End-to-end implementation of a machine learning pipeline (2017)

[+] roystonvassey|7 years ago|reply

Great explanation and I love the fact that the entire presentation is a Jupyter Notebook!

A non-academic observation - the 'real-world' challenge of ML pipelines is what I call the 'last-mile' problem of ML - operationalizing your model. You begin to run into problems of:

1. How often do you 'score' live data? How will this affect latency, data ingestion etc?

2. How often do you have to update your weights, if you want your model's performance to be consistent?

3. Integration with source systems

4. If you build your final scoring model on library-dependent languages like Python, how do you ensure no breakages? (Docker solves this to a large extent though)

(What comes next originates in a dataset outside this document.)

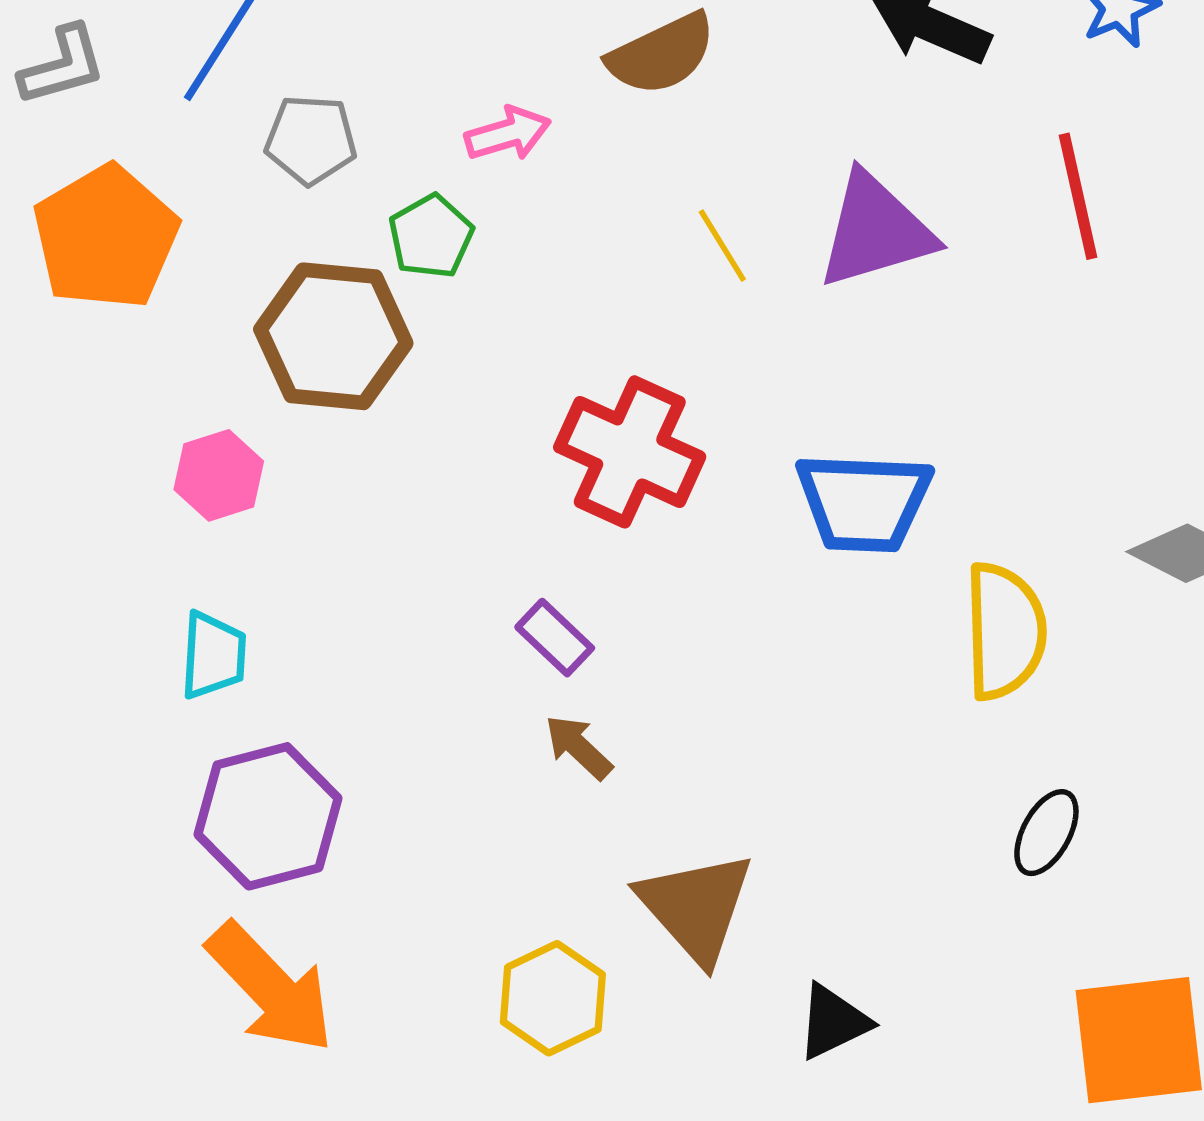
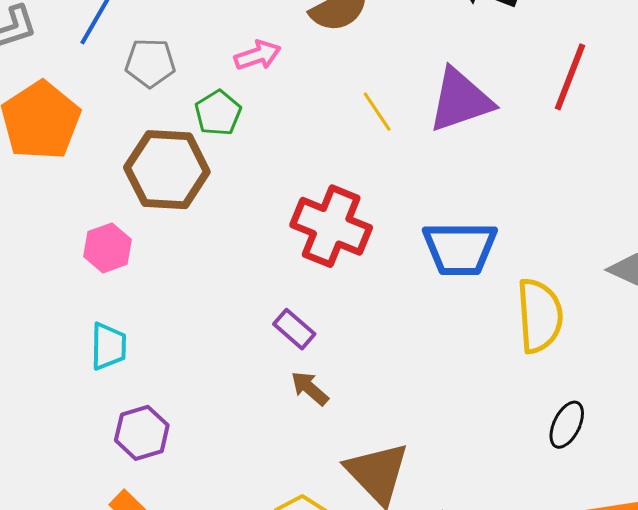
red line: (1078, 196) -> (570, 77), turned 36
purple hexagon: (268, 816) -> (142, 433), size x0.7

[+] sidlls|7 years ago|reply

Seconding this. I have run a data science and machine learning team for the last couple of years. By far the most challenging part of our work has been convincing our data management team that we aren't just another front end widget factory and our development/operations staff that we aren't choosing "non-standard" tech to deliver model results into production. The model maintenance is difficult, too, due to poor data management practices but it's less challenging than the other items for my team.

[+] DrNuke|7 years ago|reply

That’s it, really. Any good reference to keep up to date with the last-mile best practices for the average ML practitioner? Thanks!

[+] tamersalama|7 years ago|reply

Could that be because of using Jupyter notebook itself? I like Jupyter for data and machine learning 'journalism', but I don't see it as the a proper medium to address the 'last-mile'. The insights driven from Jupyter, in my opinion, are not actionable and well integrated enough. It is becoming a de-facto medium reminding me of shared Excel files.

[+] spandan-madan|7 years ago|reply

For feature requests on this, please create an issue on the github Repo!

For future tutorial suggestions, mail me at [email protected]. A new one on NLP is coming soon!

[+] d_burfoot|7 years ago|reply

Is your code intentionally verbose (for the sake of being explicit)? It seems like it could be condensed a lot by using Pythonic structures. For example you could replace block 39 with a one-liner:

Genre_ID_to_name=dict([(g['id'], g['name']) for g in list_of_genres])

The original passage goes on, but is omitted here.